The objective of the McGuigan lab is to develop experimental systems to understand and control cellular morphogenesis tissue engineering applications.
Through tissue engineering the McGuigan lab is addressing the central question “How do cells make and coordinate architectural decisions in response to combinations of signaling cues?” Answering this question will fundamentally improve our understanding of embryo morphogenesis and other morphogenetic process such as wound healing, tissue regeneration, tissue integration, and tissue disorganization in disease. Applying this fundamental information will provide new therapeutic strategies for addressing problems in regenerative medicine such as engineering artificial tissues from stem cells, developing treatments for developmental diseases that result from incorrect tissue formation, and developing in vitro drug screening culture models to develop therapies for diseases like cancer or heart disease.

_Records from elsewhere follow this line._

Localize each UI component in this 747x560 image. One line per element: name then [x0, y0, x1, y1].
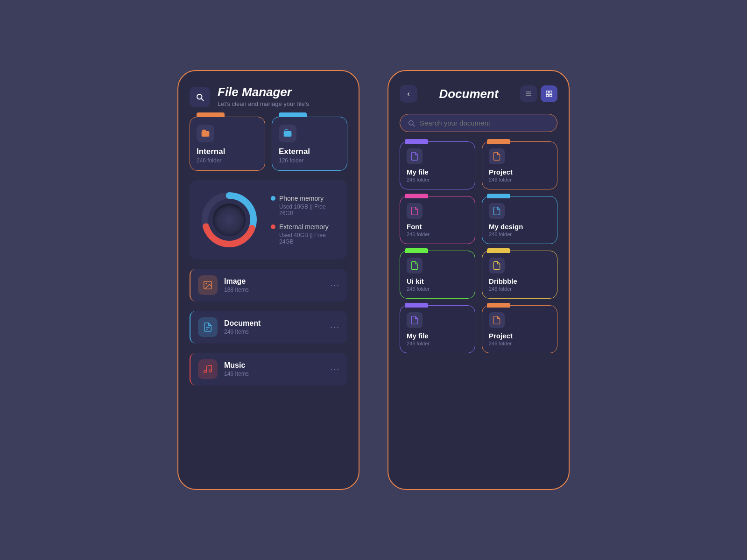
grid-folder-name-4: Ui kit — [407, 277, 424, 285]
grid-folder-sub-0: 246 folder — [407, 177, 430, 182]
search-input[interactable] — [420, 119, 550, 127]
image-info: Image 188 Items — [224, 277, 324, 293]
phone-detail: Used 10GB || Free 26GB — [271, 203, 338, 217]
header-text: File Manager Let's clean and manage your… — [218, 85, 309, 107]
grid-folder-sub-5: 246 folder — [489, 286, 512, 292]
grid-folder-project-2[interactable]: Project 246 folder — [482, 305, 557, 353]
music-count: 146 Items — [224, 371, 324, 377]
image-more-button[interactable]: ··· — [330, 280, 340, 290]
grid-folder-sub-4: 246 folder — [407, 286, 430, 292]
svg-rect-18 — [546, 94, 549, 97]
music-more-button[interactable]: ··· — [330, 364, 340, 374]
external-folder-icon — [279, 125, 296, 142]
svg-rect-17 — [550, 91, 552, 93]
image-count: 188 Items — [224, 287, 324, 293]
internal-folder-icon — [197, 125, 214, 142]
grid-folder-project-1[interactable]: Project 246 folder — [482, 141, 557, 189]
project-icon-1 — [489, 148, 505, 164]
grid-folder-sub-3: 246 folder — [489, 231, 512, 237]
grid-folder-dribbble[interactable]: Dribbble 246 folder — [482, 251, 557, 299]
storage-section: Phone memory Used 10GB || Free 26GB Exte… — [190, 180, 347, 259]
grid-folder-sub-2: 246 folder — [407, 231, 430, 237]
back-button[interactable]: ‹ — [400, 85, 417, 103]
music-icon-box — [198, 359, 218, 379]
myfile-icon-2 — [407, 312, 423, 328]
grid-folder-name-0: My file — [407, 168, 429, 176]
uikit-icon — [407, 258, 423, 273]
search-bar[interactable] — [400, 114, 557, 132]
image-file-item[interactable]: Image 188 Items ··· — [190, 269, 347, 301]
myfile-icon-1 — [407, 148, 423, 164]
donut-chart — [199, 189, 260, 250]
music-name: Music — [224, 361, 324, 370]
svg-rect-2 — [202, 131, 210, 137]
grid-folder-name-6: My file — [407, 332, 429, 340]
file-manager-card: File Manager Let's clean and manage your… — [177, 70, 359, 490]
left-header: File Manager Let's clean and manage your… — [190, 85, 347, 107]
dribbble-icon — [489, 258, 505, 273]
grid-folder-sub-6: 246 folder — [407, 341, 430, 346]
grid-folder-uikit[interactable]: Ui kit 246 folder — [400, 251, 475, 299]
right-header: ‹ Document — [400, 85, 557, 103]
document-title: Document — [439, 87, 498, 101]
font-icon — [407, 203, 423, 219]
document-file-item[interactable]: Document 246 Items ··· — [190, 311, 347, 343]
grid-view-button[interactable] — [541, 85, 557, 102]
external-folder-sub: 126 folder — [279, 157, 303, 164]
grid-folder-name-7: Project — [489, 332, 513, 340]
list-view-button[interactable] — [520, 85, 537, 102]
grid-folder-sub-7: 246 folder — [489, 341, 512, 346]
grid-folder-name-1: Project — [489, 168, 513, 176]
svg-rect-16 — [546, 91, 549, 93]
svg-line-21 — [413, 125, 415, 126]
image-icon-box — [198, 275, 218, 295]
external-dot — [271, 224, 275, 229]
doc-info: Document 246 Items — [224, 319, 324, 335]
external-folder[interactable]: External 126 folder — [272, 117, 347, 171]
grid-folder-myfile-1[interactable]: My file 246 folder — [400, 141, 475, 189]
search-button[interactable] — [190, 87, 210, 107]
grid-folder-name-5: Dribbble — [489, 277, 517, 285]
grid-folder-sub-1: 246 folder — [489, 177, 512, 182]
internal-folder-name: Internal — [197, 147, 225, 156]
grid-folder-font[interactable]: Font 246 folder — [400, 196, 475, 244]
external-detail: Used 40GB || Free 24GB — [271, 232, 338, 245]
folder-row: Internal 246 folder External 126 folder — [190, 117, 347, 171]
folder-grid: My file 246 folder Project 246 folder Fo… — [400, 141, 557, 353]
music-info: Music 146 Items — [224, 361, 324, 377]
mydesign-icon — [489, 203, 505, 219]
external-folder-name: External — [279, 147, 310, 156]
doc-count: 246 Items — [224, 329, 324, 335]
svg-rect-3 — [284, 131, 292, 137]
header-actions — [520, 85, 557, 102]
internal-folder[interactable]: Internal 246 folder — [190, 117, 265, 171]
grid-folder-myfile-2[interactable]: My file 246 folder — [400, 305, 475, 353]
music-file-item[interactable]: Music 146 Items ··· — [190, 353, 347, 385]
grid-folder-name-3: My design — [489, 223, 523, 231]
phone-label: Phone memory — [271, 195, 338, 202]
grid-folder-name-2: Font — [407, 223, 422, 231]
external-storage: External memory Used 40GB || Free 24GB — [271, 223, 338, 245]
folder-tab-orange — [197, 112, 225, 117]
internal-folder-sub: 246 folder — [197, 157, 221, 164]
doc-more-button[interactable]: ··· — [330, 322, 340, 332]
svg-point-12 — [209, 370, 212, 372]
document-card: ‹ Document — [388, 70, 570, 490]
doc-name: Document — [224, 319, 324, 328]
storage-info: Phone memory Used 10GB || Free 26GB Exte… — [271, 195, 338, 245]
external-label: External memory — [271, 223, 338, 231]
project-icon-2 — [489, 312, 505, 328]
grid-folder-mydesign[interactable]: My design 246 folder — [482, 196, 557, 244]
app-subtitle: Let's clean and manage your file's — [218, 100, 309, 107]
search-icon — [408, 119, 415, 127]
doc-icon-box — [198, 317, 218, 337]
donut-center — [213, 203, 246, 236]
image-name: Image — [224, 277, 324, 286]
svg-rect-19 — [550, 94, 552, 97]
phone-storage: Phone memory Used 10GB || Free 26GB — [271, 195, 338, 217]
folder-tab-blue — [279, 112, 307, 117]
phone-dot — [271, 196, 275, 201]
svg-line-1 — [201, 98, 203, 100]
svg-point-8 — [205, 283, 207, 284]
svg-point-11 — [204, 371, 207, 373]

Tissue engineering seeks to develop advanced health technologies to regenerate and model normal and diseased tissues. During natural tissue assembly and regeneration processes, cells are recruited and re-organized into a specific architecture. For example, during wound healing or regeneration replacement cells, often stem cells, are recruited and re-organized into a specific arrangement to generate new tissue. The functionality of the tissue depends critically on correct incorporation and re-organization of the cells during the regenerative process. Understanding how cell re-organization (termed morphogenesis) is regulated and how it can be controlled is a central problem in tissue engineering. In contrast, in diseases, such as cancer, cells in the tissue re-organize incorrectly as the disease spreads. Understanding cell re-organization therefore could also provide a basis for identifying novel disease therapies.
Dr. McGuigan is an Assistant Professor and Director of the McGuigan Lab for Tissue Morphogenesis Engineering. Her research focuses on engineering functional artificial tissues as an important emerging strategy for treating patients who suffer from organ failure. Dr. McGuigan was awarded the Wake Forest Institute for Regenerative Medicine Young Investigator Award in 2006, and an NSERC Discovery Accelerator grant in 2009.